# Thornseat lodge



## tigger2013 (Mar 4, 2013)

Thornseat Lodge was originally built in 1855 as a shooting lodge for William Jessop steel maker. Thomas Jessop was born on 30 January 1804 at the family home in Blast Lane, Sheffield. The house was situated next to William Jessop’s works, the company, taking the name of the partners, being known as Mitchell, Raikes and Jessop. With expanding markets in the United States Thomas and his brothers joined the business in 1830 and just two years later the small crucible steelmakers became William Jessop & Sons.
It became a children’s home in the 1930′s and remained such up until the early 1980′s Since then it has become derelict.
Thornseat lodge was sold in the mid 80′s to a local businessman, Doug Hague who owns it then he is a successful local business man who had a haulage/digger hire firm for many years. he has diversified into land and property over the recent years. he also owns the old waterworks, the old school and house and Wilkin hill centre and numerous other buildings around Bradfield.




The front of the house with the famous herras fencing.




Remains of the kitchen with supports.




The floors have more holes than the immigration system.




just needs a spot of paint.




The cellar i didnt venture down as i like living and would require masks and hard hats for safety




Another staircase into the cellar yet again i didnt venture down.




The only remaining fireplace.


----------



## Silent Hill (Mar 4, 2013)

It seems Mr Hague needs to make some important decisions regarding his current buildings portfolio.

This place is getting very close to a near death experience now.


----------



## urban phantom (Mar 4, 2013)

Verry nice mate


----------



## Wakey Lad (Mar 4, 2013)

Such a waste of a stunning building - Not seen this posted in ages, good update


----------



## flyboys90 (Mar 4, 2013)

Its so sad to see buildings like this just becoming shells,great photos.


----------



## tigger2013 (Mar 4, 2013)

Silent Hill said:


> It seems Mr Hague needs to make some important decisions regarding his current buildings portfolio.
> 
> This place is getting very close to a near death experience now.

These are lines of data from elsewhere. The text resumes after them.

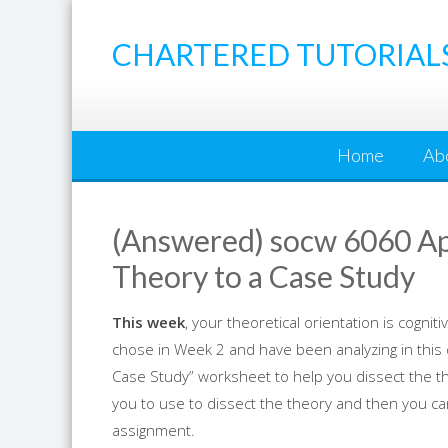
Skip
to
CHARTERED TUTORIAL
content
Home
Ab
(Answered) socw 6060 App
Theory to a Case Study
This week
, your theoretical orientation is cogni
chose in Week 2 and have been analyzing in this c
Case Study” worksheet to help you dissect the the
you to use to dissect the theory and then you ca
assignment.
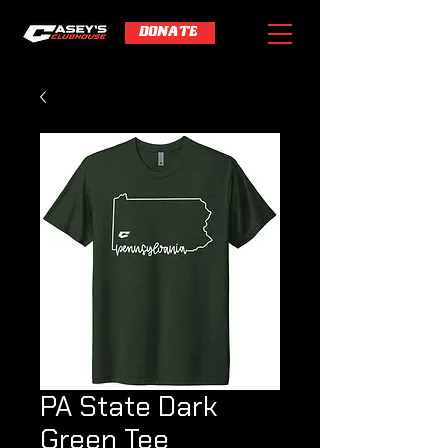
DONATE
PA State Dark
Green Tee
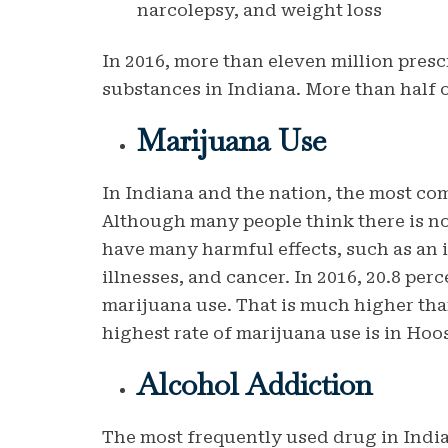
narcolepsy, and weight loss
In 2016, more than eleven million presc
substances in Indiana. More than half o
Marijuana Use
In Indiana and the nation, the most com
Although many people think there is no
have many harmful effects, such as an i
illnesses, and cancer. In 2016, 20.8 per
marijuana use. That is much higher tha
highest rate of marijuana use is in Hoos
Alcohol Addiction
The most frequently used drug in Indian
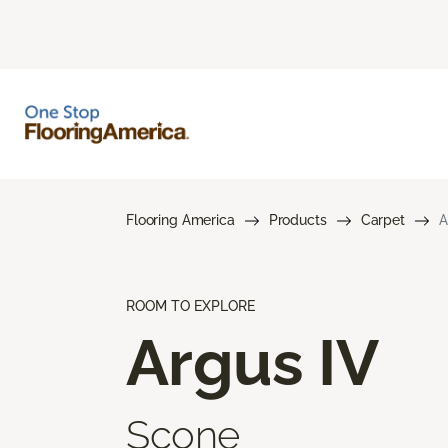
Flooring America
Products
Carpet
A
ROOM TO EXPLORE
Argus IV
Scone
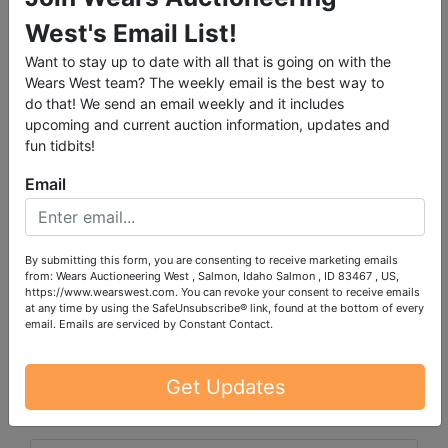
please call the office with questions
West's Email List!
Lots 12257-12339 are located in the basement and
Want to stay up to date with all that is going on with the
stair carry is necessary
Wears West team? The weekly email is the best way to
do that! We send an email weekly and it includes
upcoming and current auction information, updates and
fun tidbits!
Email
PLEASE READ THE TERMS ON THE NEXT TAB, AS
THEY ARE A BINDING CONTRACT BETWEEN YOU
AND WEARS AUCTIONEERING
By submitting this form, you are consenting to receive marketing emails
from: Wears Auctioneering West , Salmon, Idaho Salmon , ID 83467 , US,
https://www.wearswest.com. You can revoke your consent to receive emails
at any time by using the SafeUnsubscribe® link, found at the bottom of every
email.
Emails are serviced by Constant Contact.
Conducted By
Wears Auctioneering Inc.
Get Updates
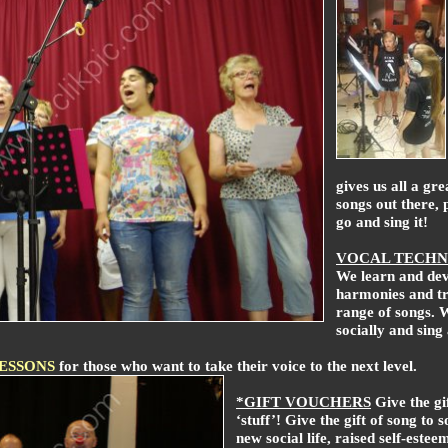
gives us all a gre
songs out there, 
go and sing it!
VOCAL TECHN
We learn and dev
harmonies and tri
range of songs. 
socially and sing
LESSONS
for those who want to take their voice to the next level.
*GIFT VOUCHERS
Give the gi
‘stuff’! Give the gift of song to 
new social life, raised self-estee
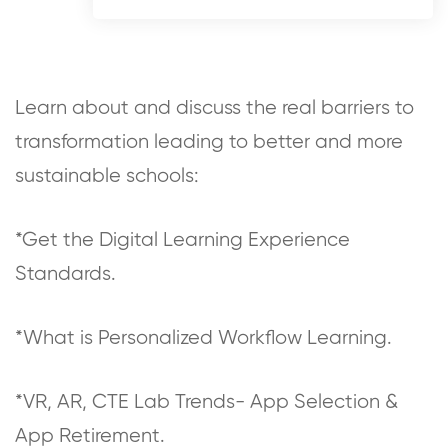
Learn about and discuss the real barriers to
transformation leading to better and more
sustainable schools:
*Get the Digital Learning Experience
Standards.
*What is Personalized Workflow Learning.
*VR, AR, CTE Lab Trends- App Selection &
App Retirement.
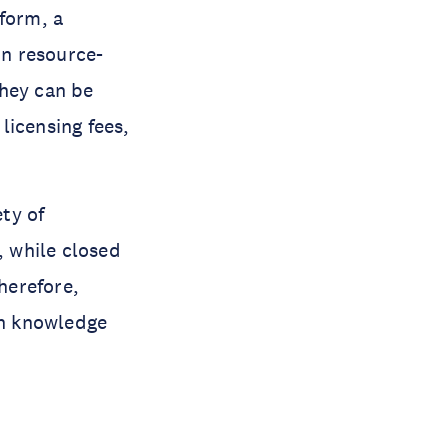
form, a
in resource-
They can be
licensing fees,
ety of
, while closed
Therefore,
in knowledge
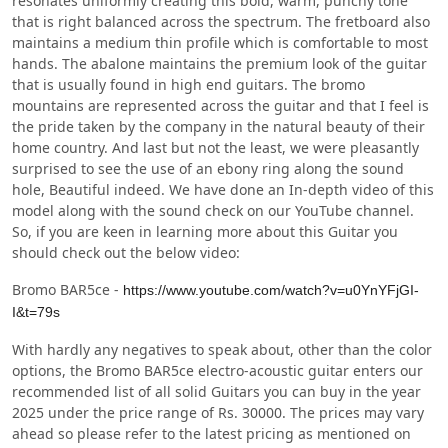
resonates uniformly creating this bold, warm, punchy tone
that is right balanced across the spectrum. The fretboard also
maintains a medium thin profile which is comfortable to most
hands. The abalone maintains the premium look of the guitar
that is usually found in high end guitars. The bromo
mountains are represented across the guitar and that I feel is
the pride taken by the company in the natural beauty of their
home country. And last but not the least, we were pleasantly
surprised to see the use of an ebony ring along the sound
hole, Beautiful indeed. We have done an In-depth video of this
model along with the sound check on our YouTube channel.
So, if you are keen in learning more about this Guitar you
should check out the below video:
Bromo BAR5ce -
https://www.youtube.com/watch?v=u0YnYFjGI-
I&t=79s
With hardly any negatives to speak about, other than the color
options, the Bromo BAR5ce electro-acoustic guitar enters our
recommended list of all solid Guitars you can buy in the year
2025 under the price range of Rs. 30000. The prices may vary
ahead so please refer to the latest pricing as mentioned on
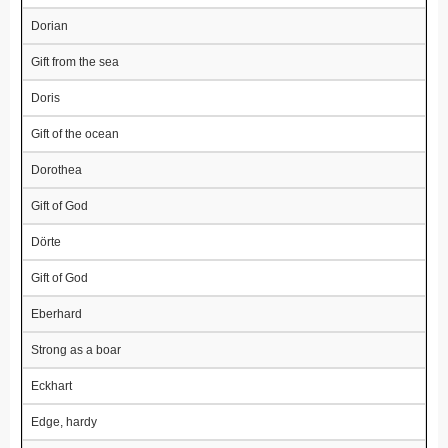
Dorian
Gift from the sea
Doris
Gift of the ocean
Dorothea
Gift of God
Dörte
Gift of God
Eberhard
Strong as a boar
Eckhart
Edge, hardy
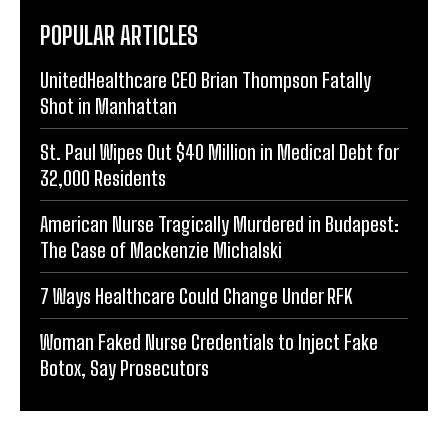
POPULAR ARTICLES
UnitedHealthcare CEO Brian Thompson Fatally
Shot in Manhattan
St. Paul Wipes Out $40 Million in Medical Debt for
32,000 Residents
American Nurse Tragically Murdered in Budapest:
The Case of Mackenzie Michalski
7 Ways Healthcare Could Change Under RFK
Woman Faked Nurse Credentials to Inject Fake
Botox, Say Prosecutors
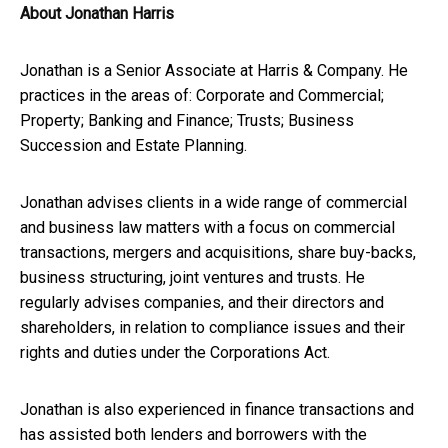
About Jonathan Harris
Jonathan is a Senior Associate at Harris & Company. He
practices in the areas of: Corporate and Commercial;
Property; Banking and Finance; Trusts; Business
Succession and Estate Planning.
Jonathan advises clients in a wide range of commercial
and business law matters with a focus on commercial
transactions, mergers and acquisitions, share buy-backs,
business structuring, joint ventures and trusts. He
regularly advises companies, and their directors and
shareholders, in relation to compliance issues and their
rights and duties under the Corporations Act.
Jonathan is also experienced in finance transactions and
has assisted both lenders and borrowers with the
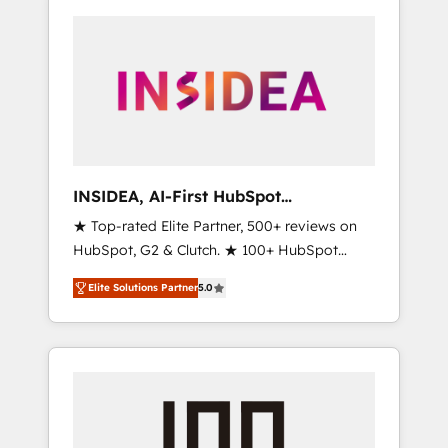
INSIDEA, AI-First HubSpot
Onboarding & RevOps
★ Top-rated Elite Partner, 500+ reviews on
HubSpot, G2 & Clutch. ★ 100+ HubSpot
Certified Experts & Trainers across the team
Elite Solutions Partner
5.0
★ 1,500+ implementations across five
continents ★ AI-First, RevOps-led,
Onboarding obsessed ★ Company of the
Year 2024/25 INSIDEA helps growing
companies turn HubSpot into a revenue
engine. We onboard your team, migrate your
data, and build AI-powered workflows that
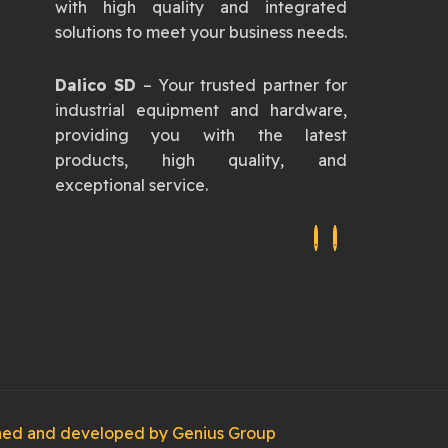
with high quality and integrated
solutions to meet your business needs.
Dalico SD
– Your trusted partner for
industrial equipment and hardware,
providing you with the latest
products, high quality, and
exceptional service.
igned and developed by
Genius Group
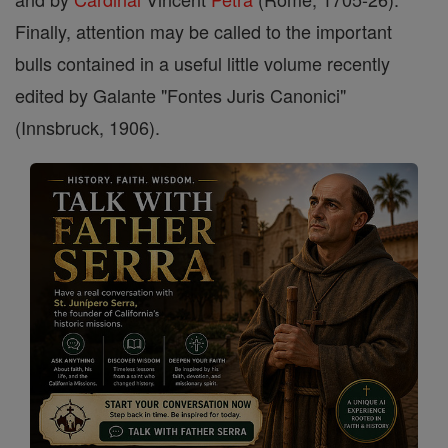
Finally, attention may be called to the important
bulls contained in a useful little volume recently
edited by Galante "Fontes Juris Canonici"
(Innsbruck, 1906).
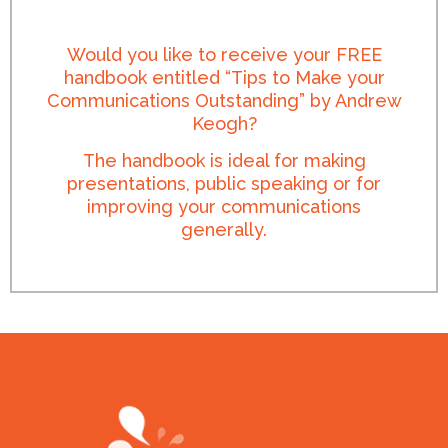
Would you like to receive your FREE
handbook entitled “Tips to Make your
Communications Outstanding” by Andrew
Keogh?
The handbook is ideal for making
presentations, public speaking or for
improving your communications
generally.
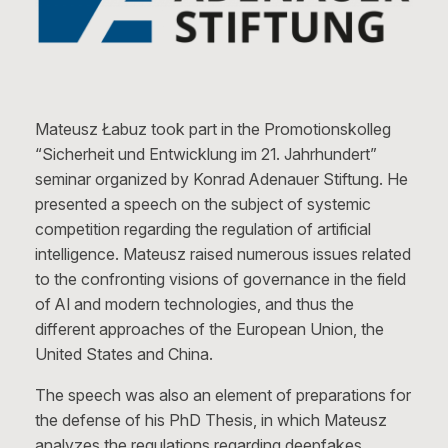
Mateusz Łabuz took part in the Promotionskolleg
“Sicherheit und Entwicklung im 21. Jahrhundert”
seminar organized by Konrad Adenauer Stiftung. He
presented a speech on the subject of systemic
competition regarding the regulation of artificial
intelligence. Mateusz raised numerous issues related
to the confronting visions of governance in the field
of AI and modern technologies, and thus the
different approaches of the European Union, the
United States and China.
The speech was also an element of preparations for
the defense of his PhD Thesis, in which Mateusz
analyzes the regulations regarding deepfakes.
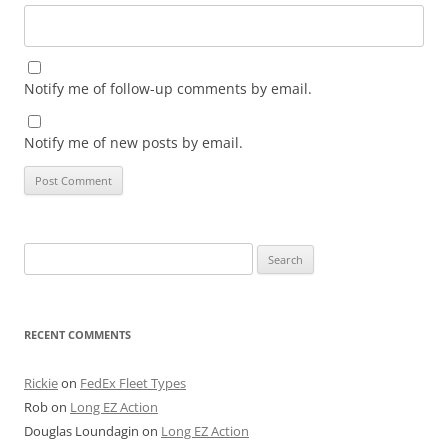
Notify me of follow-up comments by email.
Notify me of new posts by email.
Search
for:
RECENT COMMENTS
Rickie
on
FedEx Fleet Types
Rob
on
Long EZ Action
Douglas Loundagin
on
Long EZ Action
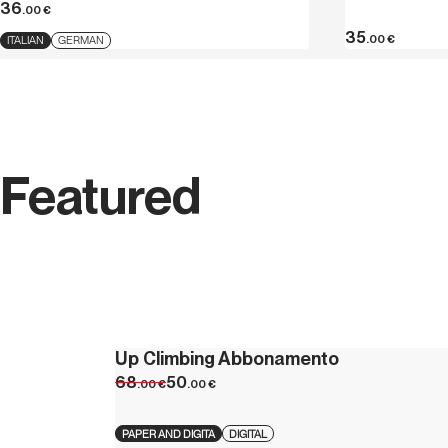
36
.00
€
35
.00
€
ITALIAN
GERMAN
Featured
Up Climbing Abbonamento
68
50
.00
€
.00
€
PAPER AND DIGITA
DIGITAL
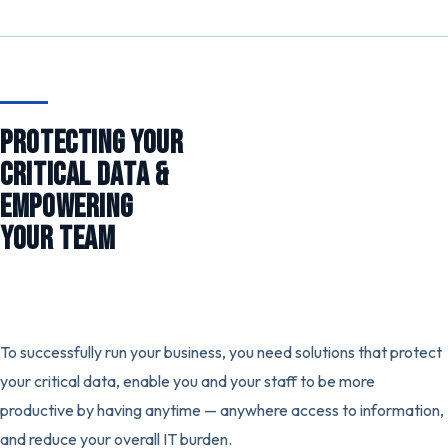
PROTECTING YOUR
CRITICAL DATA &
EMPOWERING
YOUR TEAM
To successfully run your business, you need solutions that protect
your critical data, enable you and your staff to be more
productive by having anytime — anywhere access to information,
and reduce your overall IT burden.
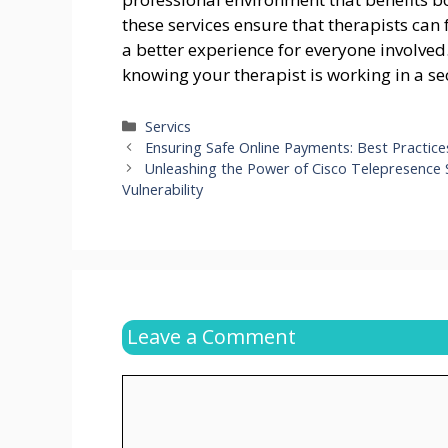
these services ensure that therapists can 
a better experience for everyone involve
knowing your therapist is working in a 
Categories
Servics
Ensuring Safe Online Payments: Best Practice
Unleashing the Power of Cisco Telepresence
Vulnerability
Leave a Comment
Comment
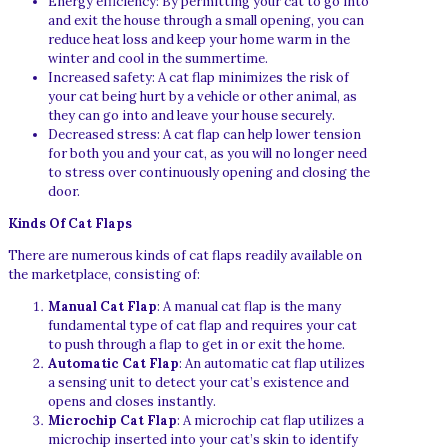
Energy efficiency: By permitting your cat to go into
and exit the house through a small opening, you can
reduce heat loss and keep your home warm in the
winter and cool in the summertime.
Increased safety: A cat flap minimizes the risk of
your cat being hurt by a vehicle or other animal, as
they can go into and leave your house securely.
Decreased stress: A cat flap can help lower tension
for both you and your cat, as you will no longer need
to stress over continuously opening and closing the
door.
Kinds Of Cat Flaps
There are numerous kinds of cat flaps readily available on
the marketplace, consisting of:
Manual Cat Flap
: A manual cat flap is the many
fundamental type of cat flap and requires your cat
to push through a flap to get in or exit the home.
Automatic Cat Flap
: An automatic cat flap utilizes
a sensing unit to detect your cat’s existence and
opens and closes instantly.
Microchip Cat Flap
: A microchip cat flap utilizes a
microchip inserted into your cat’s skin to identify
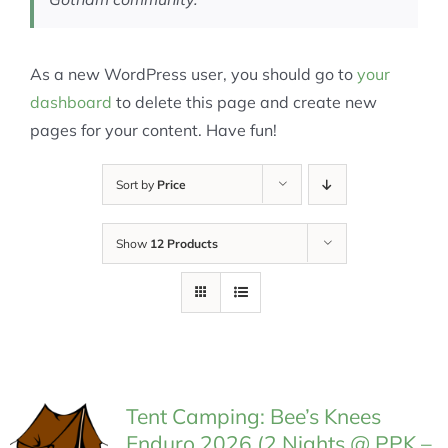
As a new WordPress user, you should go to
your
dashboard
to delete this page and create new
pages for your content. Have fun!
Sort by
Price
Show
12 Products
Tent Camping: Bee’s Knees
Enduro 2026 (2 Nights @ PPK –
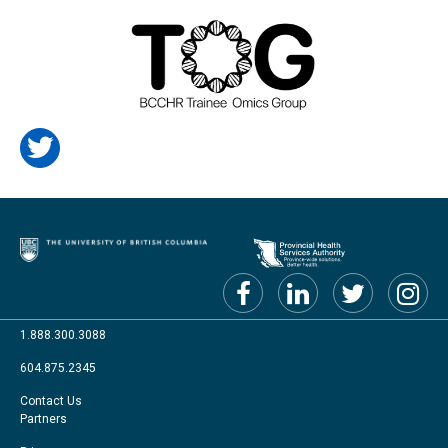
1.888.300.3088
604.875.2345
Footer
Contact Us
Partners
menu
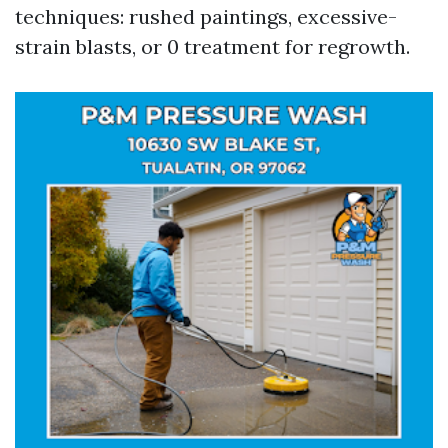
techniques: rushed paintings, excessive-
strain blasts, or 0 treatment for regrowth.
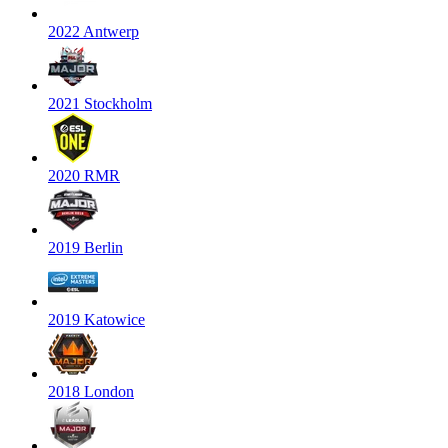
2022 Antwerp
2021 Stockholm
2020 RMR
2019 Berlin
2019 Katowice
2018 London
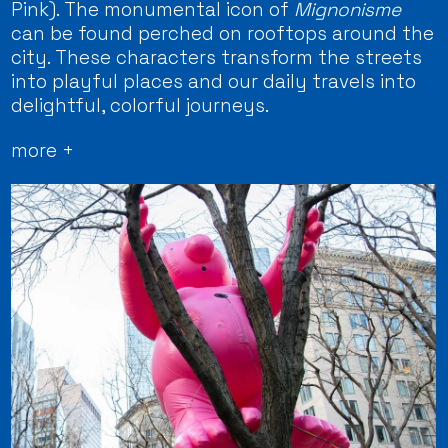
Pink). The monumental icon of
Mignonisme
can be found perched on rooftops around the
city. These characters transform the streets
into playful places and our daily travels into
delightful, colorful journeys.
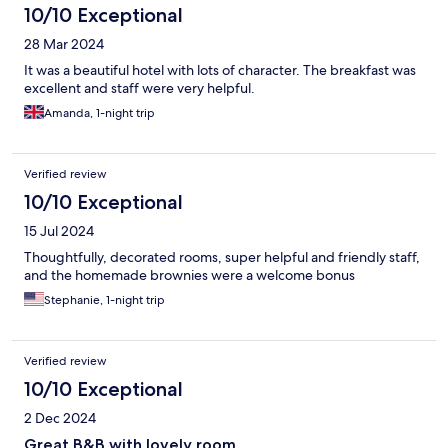
10/10 Exceptional
28 Mar 2024
It was a beautiful hotel with lots of character. The breakfast was
excellent and staff were very helpful.
Amanda, 1-night trip
Verified review
10/10 Exceptional
15 Jul 2024
Thoughtfully, decorated rooms, super helpful and friendly staff,
and the homemade brownies were a welcome bonus
Stephanie, 1-night trip
Verified review
10/10 Exceptional
2 Dec 2024
Great B&B with lovely room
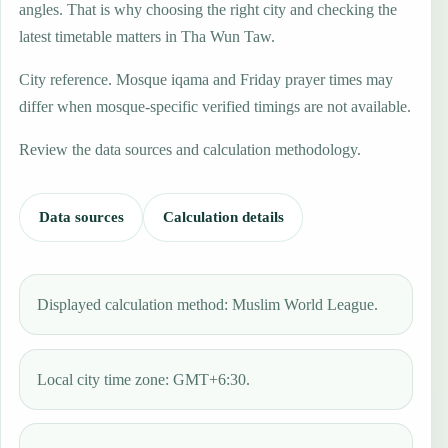
angles. That is why choosing the right city and checking the
latest timetable matters in Tha Wun Taw.
City reference. Mosque iqama and Friday prayer times may
differ when mosque-specific verified timings are not available.
Review the data sources and calculation methodology.
Data sources
Calculation details
Displayed calculation method: Muslim World League.
Local city time zone: GMT+6:30.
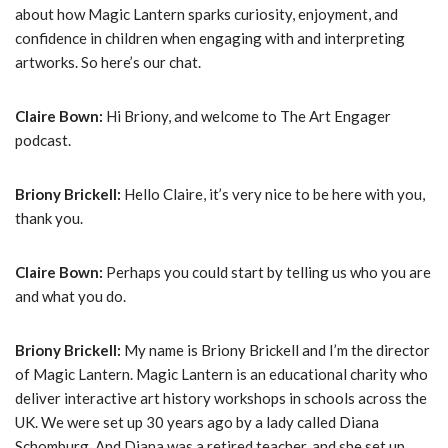
about how Magic Lantern sparks curiosity, enjoyment, and
confidence in children when engaging with and interpreting
artworks. So here’s our chat.
Claire Bown:
Hi Briony, and welcome to The Art Engager
podcast.
Briony Brickell:
Hello Claire, it’s very nice to be here with you,
thank you.
Claire Bown:
Perhaps you could start by telling us who you are
and what you do.
Briony Brickell:
My name is Briony Brickell and I’m the director
of Magic Lantern. Magic Lantern is an educational charity who
deliver interactive art history workshops in schools across the
UK. We were set up 30 years ago by a lady called Diana
Schomburg. And Diana was a retired teacher, and she set up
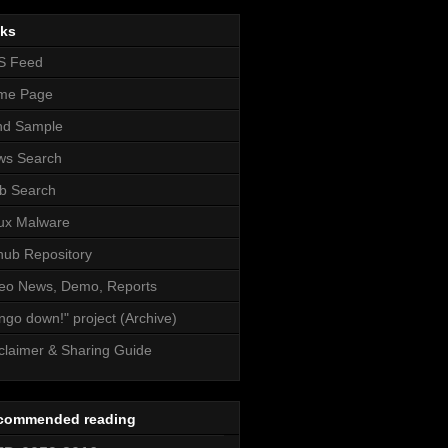
nks
S Feed
me Page
nd Sample
ws Search
b Search
ux Malware
hub Repository
eo News, Demo, Reports
ngo down!" project (Archive)
claimer & Sharing Guide
commended reading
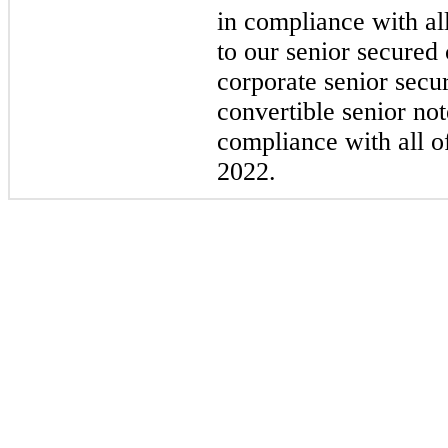
in compliance with al
to our senior secured 
corporate senior secu
convertible senior no
compliance with all o
2022.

The cellar was hence i didnt go down was speaking to someone outside the water works and she said that he doesnt seem bothered with them and buys them so he can say he owns them but windy bank has a sold sign on now and apparently the local council have said either do something with these places or sell.


----------



## HughieD (Mar 4, 2013)

Good but depressing set of pix. In the word of Ian Dury.."what a waste".


----------



## Gotenx (Mar 5, 2013)

The outside looks very promising, it's a shame to see the inside with little more than wreckage, although the fireplace is very interesting. Great post!


----------



## steve2109 (Mar 6, 2013)

Good stuff, intrigued by the cellar !


----------



## zeganjo (Mar 8, 2013)

I contacted various organisations about this property including the peak park and they replied thus:

I am writing with reference to your recent enquiry about the above property which is in a poor state of repair. I have checked our records and the building is not listed. The records also show that we have been approached by other people over the years who were concerned about the poor state of repair of the building and that in their view it was having a negative effect upon the character of the local area. Officers have investigated similar concerns on a number of occasions since 2001 and most recently at the end of 2009. We share these concerns and we have considered utilising S.215 of the Town and Country Planning Act 1990, which contains a provision which can require the landowner to properly maintain their land. This provision may only be used however where it appears that the area is adversely affected by the condition of that land. In this instance the site is fenced off and whist the building is in a poor state, its effect upon the area is not such that we are able to take formal action under the Act to resolve the matter in this way.

They say because it is fenced they can't do anything, well judging by the number of pictures people have posted online of the inside of this house it can't be a very good fence.

It is such a shame the owner of this gorgeous building doesn't seem to care about it, or if they do they should act to save it. 

If anyone has anymore info about this property or any ideas or concrete ways to help save it please post them. I am just one person but if enough people get involved perhaps change can happen.


----------